Efforts to use technology to enhance humans’ natural capabilities are moving out of the scientific fringes. A recent study on mice suggests it may eventually be possible to imbue people with infrared vision by injecting nanoparticles into their eyeballs.
The visual range of mammals encompasses a tiny sliver of the electromagnetic spectrum referred to as visible light. But other animals, like certain snakes and insects, have developed the ability to detect infrared radiation. This is a useful trait, because even in low light many objects give off or reflect infrared light.
Humans can’t detect this radiation because the pigments our eyes use to absorb light and turn it into signals our brain can interpret are only activated by photons above a certain energy level. The photons of longer-wavelength light, like infrared, don’t have the energy to get over this barrier.
To get around this, we’ve developed devices that let us see in the dark. Night vision goggles amplify scant visible light from sources like the moon and stars, as well as ambient infrared or even active infrared illumination. Thermal cameras can also detect the longest wavelength infrared radiation given off by warm objects, similar to snakes.
Researchers from China and the US have come up with a solution that could do away with this bulky equipment. They’ve created nanoparticles that convert infrared radiation into visible light, which when injected into the eyes of mice gave the animals the ability to perceive infrared light.
“This technique works as a stealthy, self-powered and near infrared-visible light compatible night vision device,” the authors said in an emailed response. “These nanoparticles not only provide the potential for close integration within the human body to extend the visual spectrum, but also open new opportunities to explore a wide variety of animal vision-related behavior.”
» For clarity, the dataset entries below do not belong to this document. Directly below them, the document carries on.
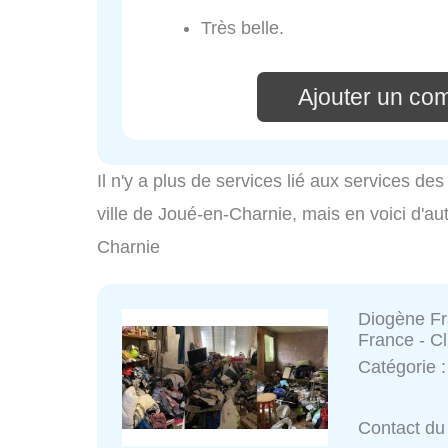
Très belle.
Ajouter un co
Il n'y a plus de services lié aux services d
ville de Joué-en-Charnie, mais en voici d'au
Charnie
Diogène Fr
France - Cl
Catégorie 
Contact du 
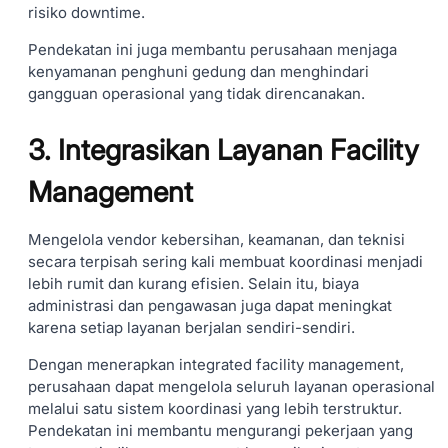
risiko downtime.
Pendekatan ini juga membantu perusahaan menjaga
kenyamanan penghuni gedung dan menghindari
gangguan operasional yang tidak direncanakan.
3. Integrasikan Layanan Facility
Management
Mengelola vendor kebersihan, keamanan, dan teknisi
secara terpisah sering kali membuat koordinasi menjadi
lebih rumit dan kurang efisien. Selain itu, biaya
administrasi dan pengawasan juga dapat meningkat
karena setiap layanan berjalan sendiri-sendiri.
Dengan menerapkan integrated facility management,
perusahaan dapat mengelola seluruh layanan operasional
melalui satu sistem koordinasi yang lebih terstruktur.
Pendekatan ini membantu mengurangi pekerjaan yang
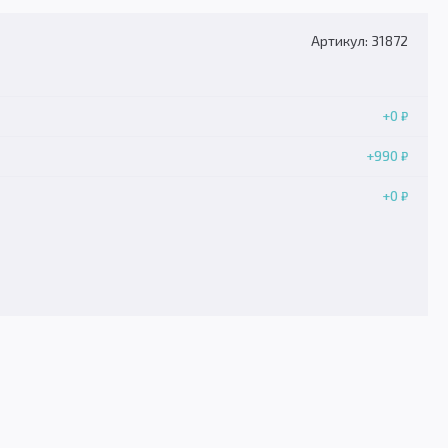
Артикул: 31872
+0
₽
+990
₽
+0
₽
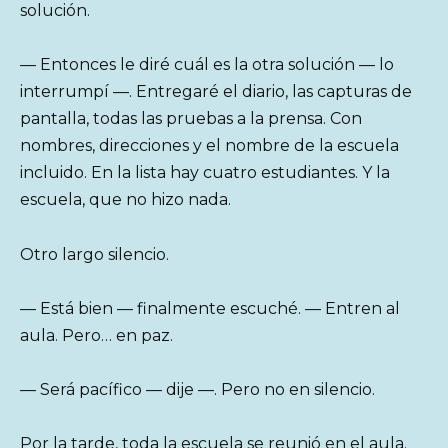
solución.
— Entonces le diré cuál es la otra solución — lo
interrumpí —. Entregaré el diario, las capturas de
pantalla, todas las pruebas a la prensa. Con
nombres, direcciones y el nombre de la escuela
incluido. En la lista hay cuatro estudiantes. Y la
escuela, que no hizo nada.
Otro largo silencio.
— Está bien — finalmente escuché. — Entren al
aula. Pero… en paz.
— Será pacífico — dije —. Pero no en silencio.
Por la tarde, toda la escuela se reunió en el aula.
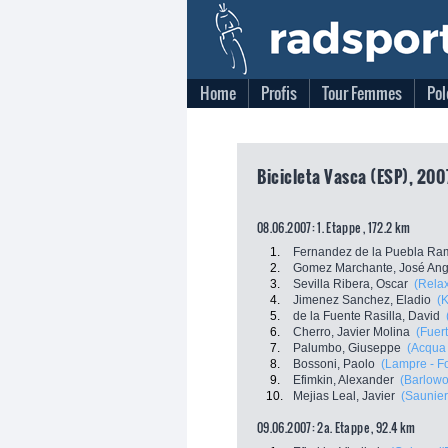
Home
Profis
Tour Femmes
Pol
Bicicleta Vasca (ESP), 200
08.06.2007: 1. Etappe , 172.2 km
1.
Fernandez de la Puebla Ram
2.
Gomez Marchante, José Ang
3.
Sevilla Ribera, Oscar
(Rela
4.
Jimenez Sanchez, Eladio
(K
5.
de la Fuente Rasilla, David
6.
Cherro, Javier Molina
(Fuer
7.
Palumbo, Giuseppe
(Acqua
8.
Bossoni, Paolo
(Lampre - Fo
9.
Efimkin, Alexander
(Barlowo
10.
Mejias Leal, Javier
(Saunier
09.06.2007: 2a. Etappe , 92.4 km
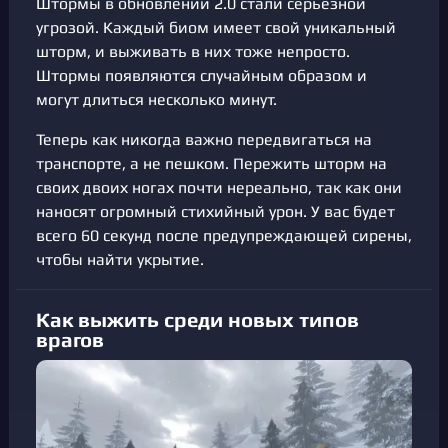
Штормы в обновлении 2.0 стали серьезной
угрозой. Каждый биом имеет свой уникальный
шторм, и выживать в них тоже непросто.
Штормы появляются случайным образом и
могут длиться несколько минут.
Теперь как никогда важно передвигаться на
транспорте, а не пешком. Пережить шторм на
своих двоих ногах почти нереально, так как они
наносят огромный стихийный урон. У вас будет
всего 60 секунд после предупреждающей сирены,
чтобы найти укрытие.
Как выжить среди новых типов
врагов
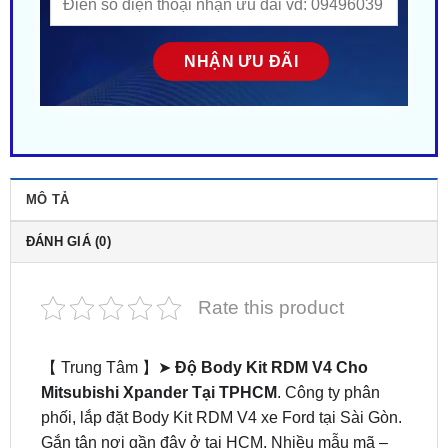
MÔ TẢ
ĐÁNH GIÁ (0)
Rate this product
【 Trung Tâm 】➤
Độ Body Kit RDM V4 Cho
Mitsubishi Xpander Tại TPHCM
. Công ty phân
phối, lắp đặt Body Kit RDM V4 xe Ford tại Sài Gòn.
Gắn tận nơi gần đây ở tại HCM. Nhiều mẫu mã –
Phong cách độc lạ. Giá siêu HOT! ZKar Auto trung
tâm chuyên cung cấp phụ kiện – đồ chơi xe hơi cao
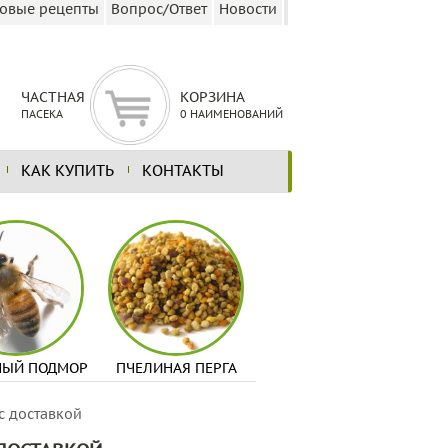
овые рецепты
Вопрос/Ответ
Новости
ЧАСТНАЯ
КОРЗИНА
ПАСЕКА
0 НАИМЕНОВАНИЙ
КАК КУПИТЬ
КОНТАКТЫ
НЫЙ ПОДМОР
ПЧЕЛИНАЯ ПЕРГА
с доставкой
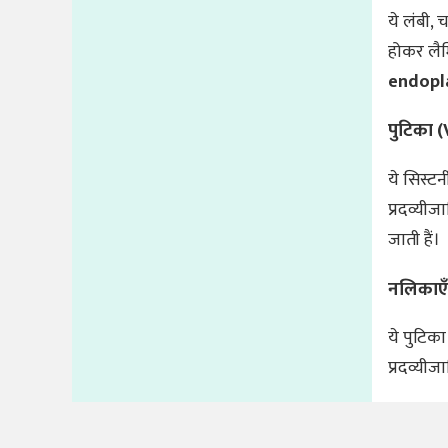
ये लंबी, 
होकर लैम
endopl
पुटिका (
ये सिस्ट
प्रदव्यीज
जाती हैं।
नलिकाएँ
ये पुटिक
प्रदव्यीज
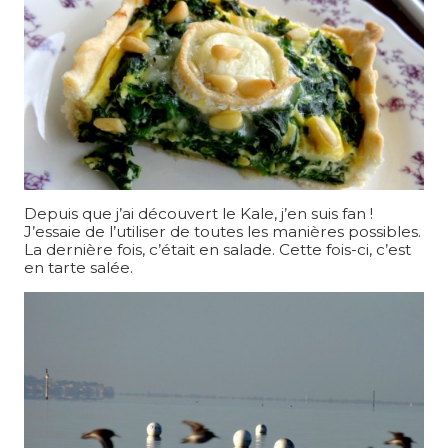
Depuis que j’ai découvert le Kale, j’en suis fan !
J’essaie de l’utiliser de toutes les manières possibles.
La dernière fois, c’était en salade. Cette fois-ci, c’est
en tarte salée.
The particles work by absorbing multiple low-energy infrared photons before releasing a higher-energy photon in the green band of the visible light spectrum, which the mouse’s eye can perceive. A protein attached to the particles helps them anchor to the photoreceptors, ensuring the visible light is emitted as close as possible to where it needs to be detected.
To test how effective they were at augmenting the mice’s vision, researchers subjected the animals to a series of tests. They found that when infrared light was shone into the mice’s eyes, their pupils contracted and they exhibited nerve responses.
In another test, they were able to identify shapes projected in infrared to solve a maze challenge, and were even able to detect infrared patterns in bright background light. The effects seemed to last as long as 10 weeks without any observable damage to the retina.
There’s still some way to go until the nanoparticles could be used in humans, though. For a start, they were made from rare earth metals that would be difficult to convince regulators to OK for use in humans. On that front, the researchers say they are now working on an alternative made from FDA-approved compounds they think should be even more effective.
The approach also has a long way to go to catch up with current technology. The particles absorb infrared from a fairly narrow band (around 980 nanometers), which is far too short for the kind of thermal imaging used to pick up heat signatures from objects at body or room temperature.
The nanoparticles aren’t sensitive enough to produce clear pictures from the amount of ambient infrared found at night, University of Pennsylvania materials scientist Chris Murray told Scientific American. Modern night-vision goggles are considerably more sensitive and rely on amplifying both visible and infrared light.
The researchers say that problem could be fixed by combining the approach with an infrared light source, though this would negate some of the most promising military and security applications, as shining a bright infrared light would alert any adversary with night-vision equipment.
It’s also very hard to predict how the human brain would interpret the new information. It’s quite possible the new sensory information would be overwhelming, Glen Jeffery, a visual neuroscientist at University College London, told Nature.
Nonetheless, this is only the authors’ first attempt, and there’s considerable scope to tune the properties and efficiencies of the nanoparticles. The human brain is also remarkably malleable when it comes to augmenting the senses, so it’s not unrealistic to expect our brains to learn to make sense of the new sensory information.
It might not be long until getting a night-vision upgrade is as simple as booking yourself in for LASIK.